> **WHAT YOU HAVE TO DO**:
From the entries below, reproduce exactly the line containing "und elegant.", the line containing "Подборка популярных категорий", and every line in between, with nothing added.

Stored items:
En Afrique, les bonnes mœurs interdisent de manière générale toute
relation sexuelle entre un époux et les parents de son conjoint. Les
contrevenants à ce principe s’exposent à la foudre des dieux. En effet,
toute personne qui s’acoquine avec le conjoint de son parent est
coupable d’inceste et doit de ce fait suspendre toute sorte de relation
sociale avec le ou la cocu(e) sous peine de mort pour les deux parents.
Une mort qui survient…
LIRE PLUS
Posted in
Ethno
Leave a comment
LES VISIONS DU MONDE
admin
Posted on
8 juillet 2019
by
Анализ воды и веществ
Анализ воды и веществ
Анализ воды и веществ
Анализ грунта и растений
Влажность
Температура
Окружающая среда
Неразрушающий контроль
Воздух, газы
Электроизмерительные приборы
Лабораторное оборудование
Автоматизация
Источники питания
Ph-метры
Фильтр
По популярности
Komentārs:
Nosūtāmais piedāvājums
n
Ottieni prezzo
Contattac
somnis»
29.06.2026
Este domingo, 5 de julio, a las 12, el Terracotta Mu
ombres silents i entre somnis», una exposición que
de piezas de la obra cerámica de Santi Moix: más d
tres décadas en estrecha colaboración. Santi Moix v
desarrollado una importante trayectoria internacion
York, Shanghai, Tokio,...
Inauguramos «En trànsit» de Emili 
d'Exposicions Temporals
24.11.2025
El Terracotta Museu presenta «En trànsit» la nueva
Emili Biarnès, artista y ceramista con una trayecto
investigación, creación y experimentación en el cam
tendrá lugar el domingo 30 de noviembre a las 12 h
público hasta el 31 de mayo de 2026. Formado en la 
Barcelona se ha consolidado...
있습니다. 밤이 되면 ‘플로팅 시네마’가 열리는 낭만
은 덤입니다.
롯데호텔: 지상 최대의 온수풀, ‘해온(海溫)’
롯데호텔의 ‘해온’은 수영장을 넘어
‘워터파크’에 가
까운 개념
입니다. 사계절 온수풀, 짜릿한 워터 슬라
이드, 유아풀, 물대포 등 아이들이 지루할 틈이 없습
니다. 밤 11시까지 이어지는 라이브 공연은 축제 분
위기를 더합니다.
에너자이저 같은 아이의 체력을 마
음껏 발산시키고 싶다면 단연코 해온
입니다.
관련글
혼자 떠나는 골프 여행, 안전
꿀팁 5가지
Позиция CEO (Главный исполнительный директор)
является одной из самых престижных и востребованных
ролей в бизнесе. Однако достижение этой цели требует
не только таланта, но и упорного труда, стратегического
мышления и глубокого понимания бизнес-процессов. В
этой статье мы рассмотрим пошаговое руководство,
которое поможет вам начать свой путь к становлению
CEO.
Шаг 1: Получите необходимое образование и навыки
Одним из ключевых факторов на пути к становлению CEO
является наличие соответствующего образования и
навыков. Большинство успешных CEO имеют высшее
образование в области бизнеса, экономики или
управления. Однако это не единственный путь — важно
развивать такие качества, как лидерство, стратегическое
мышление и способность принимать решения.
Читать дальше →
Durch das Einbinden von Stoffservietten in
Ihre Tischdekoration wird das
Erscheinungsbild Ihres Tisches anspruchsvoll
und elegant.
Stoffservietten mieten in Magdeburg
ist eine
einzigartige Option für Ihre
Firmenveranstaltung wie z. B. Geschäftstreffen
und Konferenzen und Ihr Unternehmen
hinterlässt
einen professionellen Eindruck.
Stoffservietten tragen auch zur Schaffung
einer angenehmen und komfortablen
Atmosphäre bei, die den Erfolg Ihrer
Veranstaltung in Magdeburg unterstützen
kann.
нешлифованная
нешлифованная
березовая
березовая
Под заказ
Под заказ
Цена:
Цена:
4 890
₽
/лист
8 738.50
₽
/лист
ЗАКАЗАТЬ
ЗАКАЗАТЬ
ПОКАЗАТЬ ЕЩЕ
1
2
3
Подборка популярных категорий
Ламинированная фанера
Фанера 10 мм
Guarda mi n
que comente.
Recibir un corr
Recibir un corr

> **ANSWER TO THIS EXERCISE**:
und elegant.
Stoffservietten mieten in Magdeburg
ist eine
einzigartige Option für Ihre
Firmenveranstaltung wie z. B. Geschäftstreffen
und Konferenzen und Ihr Unternehmen
hinterlässt
einen professionellen Eindruck.
Stoffservietten tragen auch zur Schaffung
einer angenehmen und komfortablen
Atmosphäre bei, die den Erfolg Ihrer
Veranstaltung in Magdeburg unterstützen
kann.
нешлифованная
нешлифованная
березовая
березовая
Под заказ
Под заказ
Цена:
Цена:
4 890
₽
/лист
8 738.50
₽
/лист
ЗАКАЗАТЬ
ЗАКАЗАТЬ
ПОКАЗАТЬ ЕЩЕ
1
2
3
Подборка популярных категорий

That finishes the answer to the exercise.